Hayfin back on the road with two funds – exclusive

The private debt manager, which recently underwent a restructuring at ownership level, is back in the market with two successor funds – a new direct lending vehicle and its second special situations fund.

Hayfin is marketing for its second direct lending fund with a target of around €2.25 billion, PDI can reveal. The firm is discussing the size of the new vehicle with existing and new investors but legal documents are out, sources said.

The overall figure sought could be considerably higher when including hard-cap and separately managed accounts, said one of the sources. 

Hayfin, which reorganised its ownership structure in May, is seeking roughly €1 billion for its second special situations fund, the sources added. The firm is also looking into separately managed accounts for this strategy, PDI understands.

Hayfin declined to comment on the new funds.

London-based Hayfin, with €6 billion in assets, completed a complex restructuring at ownership level in May this year. Since then Hayfin has brought on more people, a market source said. Paul Moravek joined as managing director for UK origination in a newly created role in July, as reported.

One of the firm’s previous managing directors Jeff Sockwell left in June but remains an advisor to the firm, as reported. Managing director Paul Levy also departed.

Senior management at the firm includes Andrew McCullagh, head of origination, Tim Flynn, chief executive and Mark Tognolini, chief operating officer.

Hayfin’s private equity owners initiated a sale of the lender in late 2014. The process was subsequently dropped after being deemed overly-complicated. 

The resultant reorganisation saw one of the firm’s stakeholders, the Australian sovereign wealth fund The Future Fund, buy a portfolio of assets from the firm worth €705 million, freeing capital to be returned to all stakeholders including TowerBrook Capital Partners, Public Sector Pension Investment Board (PSP Investments) and Ontario Municipal Employees Retirement System (OMERS). Hayfin’s management increased their stake in the business and the equity stakes of all other owners were diluted as part of the recapitalisation.
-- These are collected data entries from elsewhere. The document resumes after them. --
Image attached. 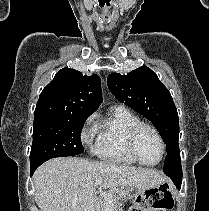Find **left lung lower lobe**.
<instances>
[{
    "instance_id": "0a47b994",
    "label": "left lung lower lobe",
    "mask_w": 209,
    "mask_h": 211,
    "mask_svg": "<svg viewBox=\"0 0 209 211\" xmlns=\"http://www.w3.org/2000/svg\"><path fill=\"white\" fill-rule=\"evenodd\" d=\"M168 175L172 181L175 183L178 189L181 187L182 183V172L176 173V174H166Z\"/></svg>"
}]
</instances>
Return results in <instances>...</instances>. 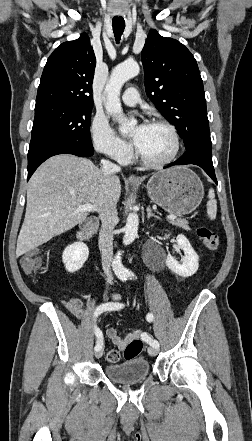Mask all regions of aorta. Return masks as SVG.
Listing matches in <instances>:
<instances>
[{
    "label": "aorta",
    "mask_w": 252,
    "mask_h": 441,
    "mask_svg": "<svg viewBox=\"0 0 252 441\" xmlns=\"http://www.w3.org/2000/svg\"><path fill=\"white\" fill-rule=\"evenodd\" d=\"M140 67L135 61H125L117 65L110 76V79L105 87L107 94V102L105 105L106 111L113 116L121 117L123 114L120 92L125 82L139 74ZM136 124L135 120L130 122L122 121L119 130L123 134H128L131 128ZM139 218L137 213H130L127 217L125 226V235L123 237V244L128 245L132 243L138 233ZM112 267L114 272L119 277H125L128 275V270L122 264L121 253L118 252L113 261Z\"/></svg>",
    "instance_id": "obj_1"
}]
</instances>
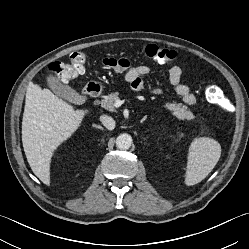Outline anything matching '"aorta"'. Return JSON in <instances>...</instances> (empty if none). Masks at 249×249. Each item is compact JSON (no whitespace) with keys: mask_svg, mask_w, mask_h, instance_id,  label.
I'll use <instances>...</instances> for the list:
<instances>
[{"mask_svg":"<svg viewBox=\"0 0 249 249\" xmlns=\"http://www.w3.org/2000/svg\"><path fill=\"white\" fill-rule=\"evenodd\" d=\"M132 141V137L129 134L123 133L117 137L116 146L118 149L126 150L131 147Z\"/></svg>","mask_w":249,"mask_h":249,"instance_id":"aorta-1","label":"aorta"}]
</instances>
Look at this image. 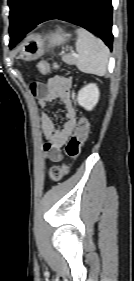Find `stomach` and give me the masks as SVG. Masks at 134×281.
<instances>
[{"label": "stomach", "instance_id": "1", "mask_svg": "<svg viewBox=\"0 0 134 281\" xmlns=\"http://www.w3.org/2000/svg\"><path fill=\"white\" fill-rule=\"evenodd\" d=\"M69 38V35L62 30H57L46 39H43L39 35L30 36L23 44L20 51V58L25 61L36 60L41 57L46 47H55L65 43Z\"/></svg>", "mask_w": 134, "mask_h": 281}]
</instances>
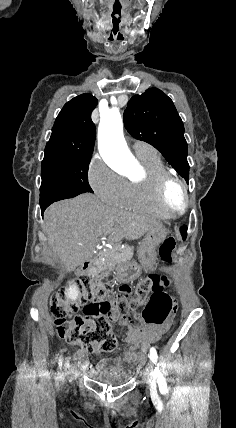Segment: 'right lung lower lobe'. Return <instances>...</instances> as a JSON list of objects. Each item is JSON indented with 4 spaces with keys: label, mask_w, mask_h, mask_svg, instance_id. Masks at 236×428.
<instances>
[{
    "label": "right lung lower lobe",
    "mask_w": 236,
    "mask_h": 428,
    "mask_svg": "<svg viewBox=\"0 0 236 428\" xmlns=\"http://www.w3.org/2000/svg\"><path fill=\"white\" fill-rule=\"evenodd\" d=\"M51 203H47V204H44V205H40L41 206V214L43 215V213H44V211H45V209L50 205Z\"/></svg>",
    "instance_id": "1"
}]
</instances>
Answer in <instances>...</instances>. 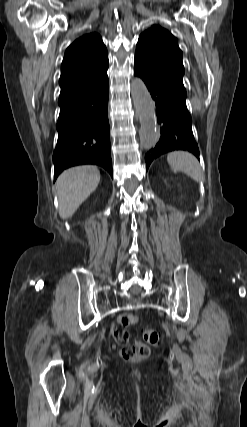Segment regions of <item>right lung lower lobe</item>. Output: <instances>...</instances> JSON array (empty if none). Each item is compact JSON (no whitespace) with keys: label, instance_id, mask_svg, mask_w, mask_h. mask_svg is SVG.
<instances>
[{"label":"right lung lower lobe","instance_id":"1","mask_svg":"<svg viewBox=\"0 0 247 427\" xmlns=\"http://www.w3.org/2000/svg\"><path fill=\"white\" fill-rule=\"evenodd\" d=\"M108 92L106 74L86 86L60 94L54 180L64 169L82 164L100 165L113 177Z\"/></svg>","mask_w":247,"mask_h":427}]
</instances>
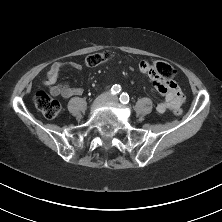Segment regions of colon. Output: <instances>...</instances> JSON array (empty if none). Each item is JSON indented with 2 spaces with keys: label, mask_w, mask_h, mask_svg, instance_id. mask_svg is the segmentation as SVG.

Hayfin is one of several established direct lenders in Europe to launch fundraisings in the last 12 months. Intermediate Capital Group closed on its successor direct lending fund in September, after launching late last year. Ares Management also recently held a first close on its second fund dedicated to the strategy. Others raising their second direct lending vehicle include Alcentra and BlueBay Asset Management which is expected to close its second direct lending fund before the end of the year. 

Hayfin raised €2.28 billion for its first fund focused on senior secured loans to European mid-market companies in March 2014, surpassing its hard-cap of €1.5 billion. The firm raised a further €1 billion through separately managed accounts, as reported.

The lender’s first fund Special Opportunities Credit Fund raised total commitments of roughly €1.4 billion in 2013. The special situation investment strategy was set up to buy senior debt of small and medium-sized European companies and extend loans to companies affected by a reduction in bank lending.

Hayfin operates in mid-market and specialty lending, maritime, healthcare, syndicated debt and alternative credit such as asset backed securities.